**TASK REQUIREMENTS:** Each line of the records below that holds "运动时间" should be returned.
== == ==
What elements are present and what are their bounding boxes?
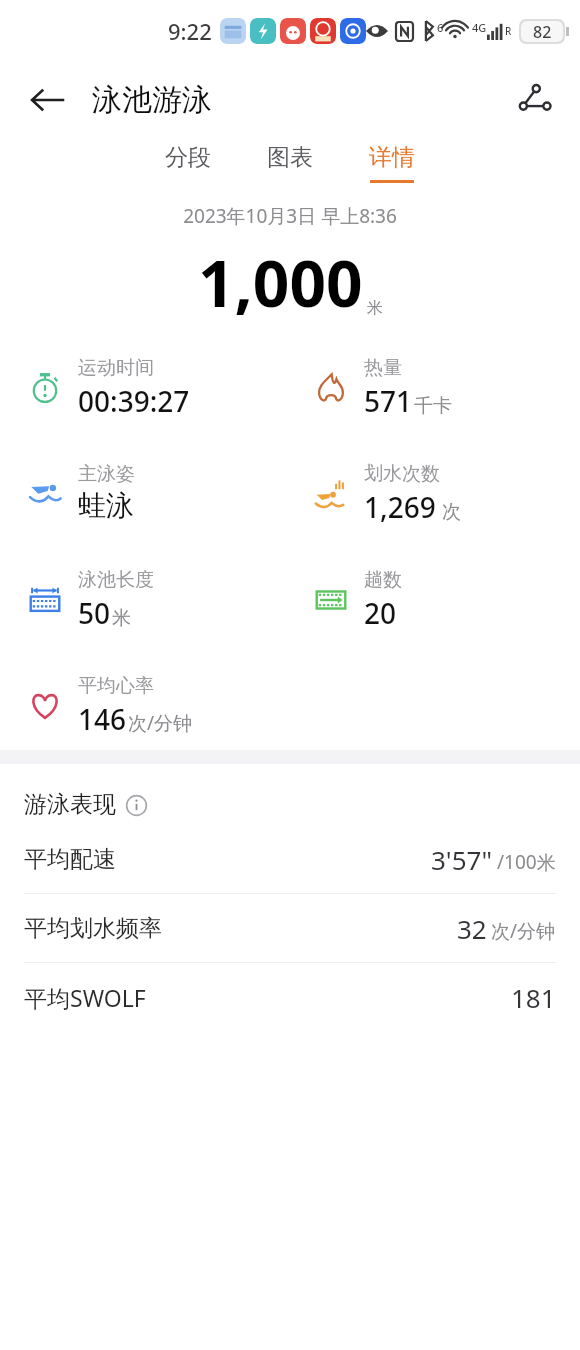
staticText: 运动时间 — [78, 356, 154, 380]
staticText: 平均配速 — [24, 845, 116, 874]
staticText: 4G — [472, 20, 487, 35]
staticText: 1,269 — [364, 488, 436, 526]
staticText: 9:22 — [168, 16, 212, 46]
button[interactable]: 分段 — [155, 137, 221, 189]
staticText: 泳池长度 — [78, 568, 154, 592]
staticText: 2023年10月3日 早上8:36 — [0, 203, 580, 229]
button[interactable]: Back — [22, 75, 72, 125]
staticText: 20 — [364, 594, 397, 632]
staticText: 00:39:27 — [78, 382, 190, 420]
staticText: 平均心率 — [78, 674, 154, 698]
staticText: 1,000 — [198, 239, 363, 326]
staticText: 米 — [112, 606, 131, 630]
staticText: 181 — [511, 980, 556, 1015]
button[interactable]: 平均配速 — [0, 825, 580, 894]
button[interactable]: Info — [124, 793, 148, 817]
staticText: 米 — [367, 298, 383, 318]
staticText: 32 — [457, 911, 487, 946]
button[interactable]: 平均划水频率 — [0, 894, 580, 963]
staticText: R — [505, 24, 512, 38]
button[interactable]: 运动时间 — [24, 356, 190, 420]
button[interactable]: 主泳姿 — [24, 462, 135, 523]
staticText: 热量 — [364, 356, 402, 380]
button[interactable]: 泳池长度 — [24, 568, 154, 632]
staticText: 详情 — [369, 143, 415, 172]
staticText: 次/分钟 — [128, 710, 193, 736]
staticText: 主泳姿 — [78, 462, 135, 486]
staticText: 平均SWOLF — [24, 982, 146, 1013]
staticText: 游泳表现 — [24, 790, 116, 819]
button[interactable]: 详情 — [359, 137, 425, 189]
staticText: 蛙泳 — [78, 488, 134, 523]
staticText: 泳池游泳 — [92, 81, 212, 119]
staticText: 千卡 — [414, 394, 452, 418]
staticText: 次/分钟 — [491, 918, 556, 944]
staticText: 6 — [437, 20, 444, 35]
staticText: 571 — [364, 382, 413, 420]
button[interactable]: 平均SWOLF — [0, 963, 580, 1031]
button[interactable]: 平均心率 — [24, 674, 193, 738]
button[interactable]: 划水次数 — [310, 462, 461, 526]
staticText: 50 — [78, 594, 111, 632]
staticText: 82 — [533, 21, 552, 42]
staticText: /100米 — [497, 849, 556, 875]
button[interactable]: 热量 — [310, 356, 452, 420]
staticText: 3'57" — [431, 842, 493, 877]
staticText: 146 — [78, 700, 127, 738]
button[interactable]: Share — [508, 74, 560, 126]
staticText: 趟数 — [364, 568, 402, 592]
staticText: 划水次数 — [364, 462, 440, 486]
button[interactable]: 趟数 — [310, 568, 402, 632]
staticText: 分段 — [165, 143, 211, 172]
staticText: 图表 — [267, 143, 313, 172]
staticText: 平均划水频率 — [24, 914, 162, 943]
staticText: 次 — [442, 500, 461, 524]
button[interactable]: 图表 — [257, 137, 323, 189]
== == ==
**RESPONSE AREA:**
staticText: 运动时间 — [78, 356, 154, 380]
button[interactable]: 运动时间 — [24, 356, 190, 420]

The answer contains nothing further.